● **To do**
Present each line of the entries below that holds the word "MLOK".

═══ Input records

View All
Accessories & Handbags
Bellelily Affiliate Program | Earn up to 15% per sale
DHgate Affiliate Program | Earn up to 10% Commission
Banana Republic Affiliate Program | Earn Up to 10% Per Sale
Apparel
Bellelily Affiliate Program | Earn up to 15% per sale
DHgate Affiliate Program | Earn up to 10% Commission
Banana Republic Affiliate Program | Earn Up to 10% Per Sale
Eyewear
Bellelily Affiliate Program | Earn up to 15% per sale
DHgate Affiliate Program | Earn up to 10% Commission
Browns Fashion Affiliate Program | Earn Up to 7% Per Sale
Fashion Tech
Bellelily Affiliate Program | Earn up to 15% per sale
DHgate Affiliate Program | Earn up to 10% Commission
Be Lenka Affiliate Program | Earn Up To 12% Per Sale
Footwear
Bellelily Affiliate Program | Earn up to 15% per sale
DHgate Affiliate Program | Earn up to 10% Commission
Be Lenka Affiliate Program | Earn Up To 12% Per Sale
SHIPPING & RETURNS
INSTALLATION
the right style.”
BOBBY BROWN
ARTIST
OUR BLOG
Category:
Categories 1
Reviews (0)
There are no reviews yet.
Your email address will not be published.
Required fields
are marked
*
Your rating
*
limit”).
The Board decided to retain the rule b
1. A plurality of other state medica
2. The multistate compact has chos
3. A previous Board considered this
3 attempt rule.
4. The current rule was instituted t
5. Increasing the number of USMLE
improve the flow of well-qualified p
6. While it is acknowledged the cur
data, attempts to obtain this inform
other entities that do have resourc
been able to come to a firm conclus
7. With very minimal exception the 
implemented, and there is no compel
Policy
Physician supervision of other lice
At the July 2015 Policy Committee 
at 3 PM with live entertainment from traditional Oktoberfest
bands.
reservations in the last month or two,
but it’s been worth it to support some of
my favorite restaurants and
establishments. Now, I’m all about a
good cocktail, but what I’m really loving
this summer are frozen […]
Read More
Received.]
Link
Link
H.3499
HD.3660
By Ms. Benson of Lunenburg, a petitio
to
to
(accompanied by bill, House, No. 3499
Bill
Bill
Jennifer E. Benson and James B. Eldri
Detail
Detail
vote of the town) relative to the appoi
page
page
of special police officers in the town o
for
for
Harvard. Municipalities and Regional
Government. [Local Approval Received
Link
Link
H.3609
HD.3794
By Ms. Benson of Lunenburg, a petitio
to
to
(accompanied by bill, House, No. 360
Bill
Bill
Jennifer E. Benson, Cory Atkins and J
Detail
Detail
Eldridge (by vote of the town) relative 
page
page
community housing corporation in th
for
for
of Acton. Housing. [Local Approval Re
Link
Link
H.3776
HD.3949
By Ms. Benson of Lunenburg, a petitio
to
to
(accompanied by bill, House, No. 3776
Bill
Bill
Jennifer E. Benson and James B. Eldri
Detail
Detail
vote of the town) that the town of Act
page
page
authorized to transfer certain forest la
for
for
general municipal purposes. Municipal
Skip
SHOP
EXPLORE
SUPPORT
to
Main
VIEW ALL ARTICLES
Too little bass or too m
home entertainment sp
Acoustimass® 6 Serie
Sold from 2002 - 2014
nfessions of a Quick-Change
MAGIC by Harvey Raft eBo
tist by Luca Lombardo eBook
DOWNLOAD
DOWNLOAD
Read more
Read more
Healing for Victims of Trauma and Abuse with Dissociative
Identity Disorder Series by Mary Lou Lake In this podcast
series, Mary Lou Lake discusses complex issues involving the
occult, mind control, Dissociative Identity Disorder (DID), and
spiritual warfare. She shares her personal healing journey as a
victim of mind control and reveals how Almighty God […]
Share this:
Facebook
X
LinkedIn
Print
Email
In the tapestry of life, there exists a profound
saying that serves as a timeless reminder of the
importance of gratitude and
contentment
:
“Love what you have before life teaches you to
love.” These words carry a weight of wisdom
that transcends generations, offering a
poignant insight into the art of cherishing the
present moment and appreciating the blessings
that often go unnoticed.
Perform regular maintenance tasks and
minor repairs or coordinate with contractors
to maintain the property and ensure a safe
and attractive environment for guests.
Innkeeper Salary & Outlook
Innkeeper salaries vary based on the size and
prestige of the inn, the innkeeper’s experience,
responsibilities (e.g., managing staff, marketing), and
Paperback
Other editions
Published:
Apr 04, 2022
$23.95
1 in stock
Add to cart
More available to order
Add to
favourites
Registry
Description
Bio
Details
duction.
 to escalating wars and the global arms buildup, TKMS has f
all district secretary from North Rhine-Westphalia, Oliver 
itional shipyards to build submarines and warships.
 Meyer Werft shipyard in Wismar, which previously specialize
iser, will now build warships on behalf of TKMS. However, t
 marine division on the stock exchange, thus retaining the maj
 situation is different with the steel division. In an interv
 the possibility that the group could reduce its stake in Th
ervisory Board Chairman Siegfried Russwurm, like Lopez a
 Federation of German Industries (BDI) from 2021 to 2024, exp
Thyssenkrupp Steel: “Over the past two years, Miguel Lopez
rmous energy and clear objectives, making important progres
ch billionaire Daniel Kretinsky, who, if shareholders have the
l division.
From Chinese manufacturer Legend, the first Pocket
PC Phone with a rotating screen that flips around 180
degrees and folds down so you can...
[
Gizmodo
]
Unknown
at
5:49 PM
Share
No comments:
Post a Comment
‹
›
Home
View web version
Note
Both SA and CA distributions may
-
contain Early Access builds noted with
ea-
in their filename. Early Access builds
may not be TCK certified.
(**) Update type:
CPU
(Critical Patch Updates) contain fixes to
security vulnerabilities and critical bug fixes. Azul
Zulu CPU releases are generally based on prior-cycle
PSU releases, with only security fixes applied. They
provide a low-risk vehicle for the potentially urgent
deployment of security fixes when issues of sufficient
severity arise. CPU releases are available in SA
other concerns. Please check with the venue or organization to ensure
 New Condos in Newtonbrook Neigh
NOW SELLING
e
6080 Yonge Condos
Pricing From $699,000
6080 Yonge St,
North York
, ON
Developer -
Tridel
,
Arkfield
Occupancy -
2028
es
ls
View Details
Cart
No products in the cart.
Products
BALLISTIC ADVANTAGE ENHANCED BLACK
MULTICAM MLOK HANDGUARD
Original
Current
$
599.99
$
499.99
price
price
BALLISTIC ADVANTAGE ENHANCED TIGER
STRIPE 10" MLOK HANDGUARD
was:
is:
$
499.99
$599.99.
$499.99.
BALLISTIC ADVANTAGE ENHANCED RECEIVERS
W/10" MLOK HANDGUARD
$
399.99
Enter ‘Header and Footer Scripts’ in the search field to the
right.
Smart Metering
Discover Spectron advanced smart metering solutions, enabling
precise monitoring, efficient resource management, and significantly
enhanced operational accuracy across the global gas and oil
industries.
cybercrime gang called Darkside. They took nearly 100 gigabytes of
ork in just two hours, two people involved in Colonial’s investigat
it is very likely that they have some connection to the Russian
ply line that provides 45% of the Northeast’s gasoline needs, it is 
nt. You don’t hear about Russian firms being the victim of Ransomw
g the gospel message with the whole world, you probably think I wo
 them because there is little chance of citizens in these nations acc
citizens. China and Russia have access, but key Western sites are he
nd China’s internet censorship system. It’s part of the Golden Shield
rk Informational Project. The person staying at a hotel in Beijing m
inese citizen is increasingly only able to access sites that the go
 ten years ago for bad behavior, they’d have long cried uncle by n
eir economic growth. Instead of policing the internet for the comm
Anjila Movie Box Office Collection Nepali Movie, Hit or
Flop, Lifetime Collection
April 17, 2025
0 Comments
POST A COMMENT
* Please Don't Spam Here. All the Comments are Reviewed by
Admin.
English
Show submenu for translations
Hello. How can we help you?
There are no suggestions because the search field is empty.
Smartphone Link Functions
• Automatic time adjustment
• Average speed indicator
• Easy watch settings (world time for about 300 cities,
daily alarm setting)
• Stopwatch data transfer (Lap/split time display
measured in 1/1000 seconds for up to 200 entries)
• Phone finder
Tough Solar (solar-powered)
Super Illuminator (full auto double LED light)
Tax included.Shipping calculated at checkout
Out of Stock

══════

● **Written reply**
MULTICAM MLOK HANDGUARD
STRIPE 10" MLOK HANDGUARD
W/10" MLOK HANDGUARD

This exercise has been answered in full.